Vorremmo sbagliarci, ovviamente. Ma temiamo che il governo non abbia tenuto in conto — e l’inesperienza è solo una parziale giustificazione — che il tempo perso avrà purtroppo conseguenze, oltre quelle che già ha avuto per esempio in termini di maggiore spesa per interessi sul debito pubblico. Ogni manovra, infatti, richiede sempre centinaia di adempimenti attuativi (decreti ministeriali, regolamenti, circolari) che di solito ritardano di molto il dispiegarsi degli effetti delle misure varate. Il fatto che la legge di Bilancio, composta di centinaia e centinaia di articoli e commi, sarà approvata nel giro di qualche giorno, con una fretta senza precedenti e in una oggettiva confusione, non promette nulla di buono per la delicata fase due, quella appunto dell’applicazione delle norme. Si preparano mesi difficili. Anche perché c’è il rischio che l’economia torni in recessione mentre il decreto «dignità» sembra averla addirittura anticipata sul fronte dell’occupazione.

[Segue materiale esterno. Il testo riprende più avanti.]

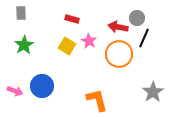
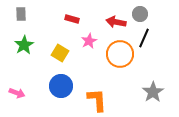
gray rectangle: moved 1 px down
gray circle: moved 3 px right, 4 px up
red arrow: moved 2 px left, 5 px up
pink star: rotated 14 degrees clockwise
yellow square: moved 7 px left, 7 px down
orange circle: moved 1 px right
blue circle: moved 19 px right
pink arrow: moved 2 px right, 2 px down
orange L-shape: rotated 10 degrees clockwise
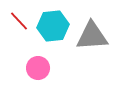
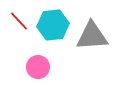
cyan hexagon: moved 1 px up
pink circle: moved 1 px up
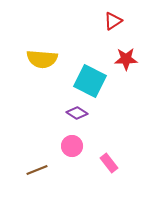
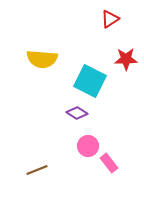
red triangle: moved 3 px left, 2 px up
pink circle: moved 16 px right
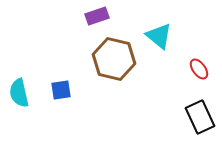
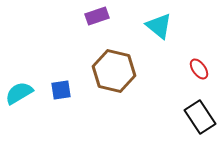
cyan triangle: moved 10 px up
brown hexagon: moved 12 px down
cyan semicircle: rotated 72 degrees clockwise
black rectangle: rotated 8 degrees counterclockwise
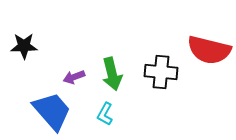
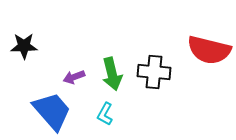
black cross: moved 7 px left
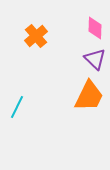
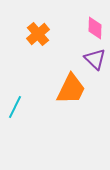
orange cross: moved 2 px right, 2 px up
orange trapezoid: moved 18 px left, 7 px up
cyan line: moved 2 px left
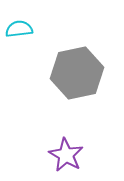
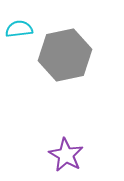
gray hexagon: moved 12 px left, 18 px up
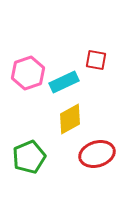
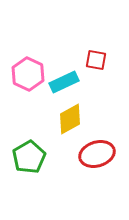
pink hexagon: moved 1 px down; rotated 16 degrees counterclockwise
green pentagon: rotated 8 degrees counterclockwise
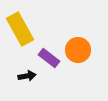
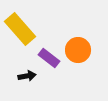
yellow rectangle: rotated 12 degrees counterclockwise
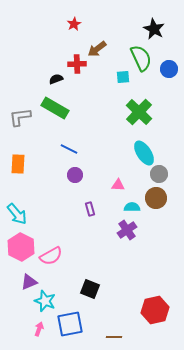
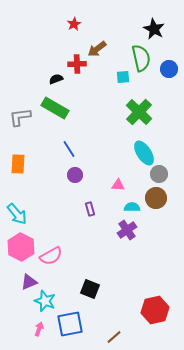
green semicircle: rotated 12 degrees clockwise
blue line: rotated 30 degrees clockwise
brown line: rotated 42 degrees counterclockwise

Fin qui i contenuti. Ma forse il metodo è ancora più preoccupante. L’ultima cosa che ci si sarebbe aspettati dal governo «del cambiamento» era l’umiliazione del Parlamento. I 5 Stelle hanno voluto Roberto Fico presidente della Camera, con lo scopo di dare maggior lustro all’assemblea degli eletti del popolo. Quella stessa Camera costretta dal governo Conte, prima ad approvare col voto di fiducia una legge di Bilancio finta e ora a ratificare, ancora con la fiducia, una legge riscritta non dal Parlamento ma nella trattativa fra i tecnici del ministero dell’Economia e quelli della commissione europea. Una lezione meritata per il sovranismo di facciata. Immeritata per gli italiani, che avrebbero diritto a un governo con una direzione di marcia meno ondivaga.